[Opening TASK INPUT section]

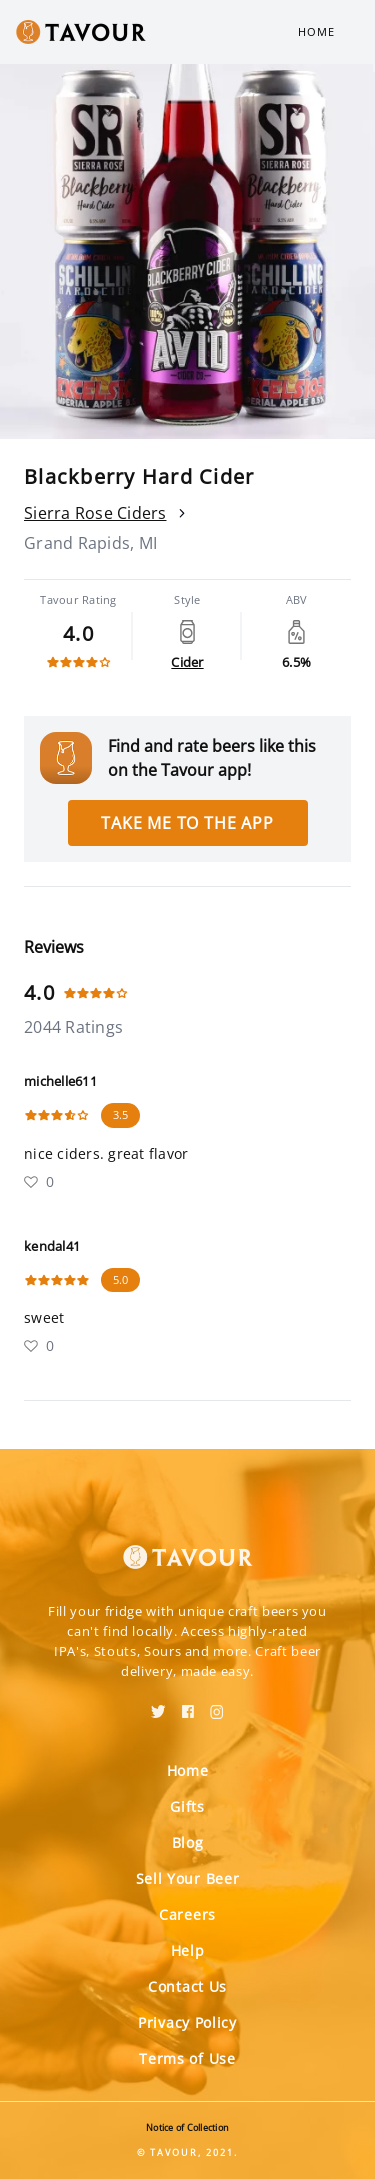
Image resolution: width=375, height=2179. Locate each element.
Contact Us (187, 1986)
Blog (188, 1842)
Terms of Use (187, 2058)
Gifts (187, 1806)
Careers (187, 1914)
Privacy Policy (187, 2022)
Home (316, 31)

[Closing TASK INPUT section]

■ WHAT IS EXPECTED:
Output the entries verbatim but drop the images.

■ PROBLEM SOLUTION:
Image resolution: width=375, height=2179. Locate each element.
Contact Us (187, 1986)
Blog (188, 1842)
Terms of Use (187, 2058)
Gifts (187, 1806)
Careers (187, 1914)
Privacy Policy (187, 2022)
Home (316, 31)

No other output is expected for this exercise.